I have no idea who it was that gave this disabled individual the idea that Kevorkian had a desire to kill people in his situation, but the media-crafted persona of him as “Dr. Death” allowed for many people to misunderstand him and to avoid the very simple point that he was trying to make – that it’s not the government’s role to tell people how to deal with the reality of terminal illnesses and unmanageable pain. And the hysteria that followed his fame and his brashness sent this gaunt old man to jail soon after.
Upon his release from jail last week, media outlets seemed incredulous that Kevorkian hasn’t changed his mind about his actions. There’s no reason for him to. He’s standing up for a principle that is fundamental to our rights and to what this country is all about. Our government should not have the right to impose a particular morality upon its citizens. If a person with a terminal illness feels that they wish to control the way they leave this earth, the government should have no right to stop them. If a person dealing with pain so excruciating that they can no longer enjoy their existence decides that death is a better alternative, it’s simply unconscionable to force that person to continue to endure the pain. This man went to prison for 8 years in defense of these rights, and for that, he’s a hero.

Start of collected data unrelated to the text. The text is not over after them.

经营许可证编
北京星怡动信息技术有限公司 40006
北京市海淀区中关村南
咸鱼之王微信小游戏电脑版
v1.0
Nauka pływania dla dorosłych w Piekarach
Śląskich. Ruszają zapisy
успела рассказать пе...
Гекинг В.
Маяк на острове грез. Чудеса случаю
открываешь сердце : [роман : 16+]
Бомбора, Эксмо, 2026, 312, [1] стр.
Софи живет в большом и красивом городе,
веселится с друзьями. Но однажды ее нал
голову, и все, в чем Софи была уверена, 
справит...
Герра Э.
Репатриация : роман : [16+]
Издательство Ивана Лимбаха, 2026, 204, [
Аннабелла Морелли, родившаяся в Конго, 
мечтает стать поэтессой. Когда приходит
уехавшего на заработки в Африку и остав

In America today, our growing tendency to believe that government has a role in making our moral choices for us is sending more and more people to jail who clearly don’t belong there. In Spokane, a 66-year-old woman named Christine Rose Baggett is facing a felony charge. Baggett suffers from arthritis, two herniated discs in her back, and a bad ankle. Why is this clear menace to society being charged?
What the court record shows is that Baggett admitted purchasing an ounce of marijuana from a man on Aug. 23 for $180. But she gave some of it back to him “as payment for delivering the marijuana to her.”

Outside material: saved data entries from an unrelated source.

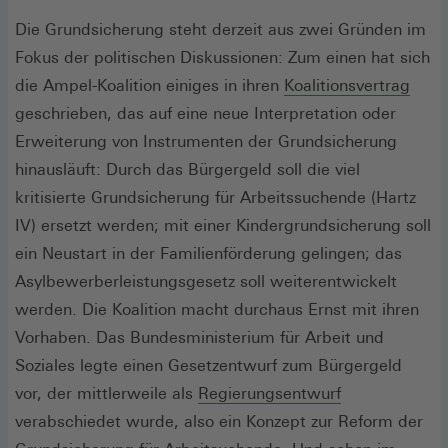
Die Grundsicherung steht derzeit aus zwei Gründen im
Fokus der politischen Diskussionen: Zum einen hat sich
(Öffn
die Ampel-Koalition einiges in ihren
Koalitionsvertrag
in
geschrieben, das auf eine neue Interpretation oder
eine
Erweiterung von Instrumenten der Grundsicherung
neue
hinausläuft: Durch das Bürgergeld soll die viel
Fenst
kritisierte Grundsicherung für Arbeitssuchende (Hartz
IV) ersetzt werden; mit einer Kindergrundsicherung soll
ein Neustart in der Familienförderung gelingen; das
Asylbewerberleistungsgesetz soll weiterentwickelt
werden. Die Koalition macht durchaus Ernst mit ihren
Vorhaben. Das Bundesministerium für Arbeit und
Soziales legte einen Gesetzentwurf zum Bürgergeld
(Öffnet
vor, der mittlerweile als
Regierungsentwurf
in
verabschiedet wurde, also ein Konzept zur Reform der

Baggett, like many other people with similar ailments, had discovered that marijuana is very effective and inexpensive pain reliever. But despite the fact that Washington State voters overwhelmingly voted for the legal use of medical marijuana, prosecutors in Spokane still believe that they’re protecting society by hauling this poor old woman through the court system on technicalities.
Going back to Dr. Kevorkian, do people really believe that by sending someone like him to jail it was going to change his mind? This is a man who already believed that the law was wrong and was expecting to go to jail. Why would following through on the threat have any meaning at all, other than to prove to Kevorkian how dangerous the government has become in following its delusions?
The United States has 5% of the world’s population and 25% of the world’s prisoners. There are a number of reasons for this, but much of it boils down to our collective belief that prison is an effective tool for enforcing moral conformity, rather than just a way to provide justice for victims of crime. We understand that it’s fair and just to have a system where people who harm others are removed from free society and locked up. But it’s time we recognize that jail is not the place for those who aren’t harming anyone but whose personal moral choices we may disapprove of.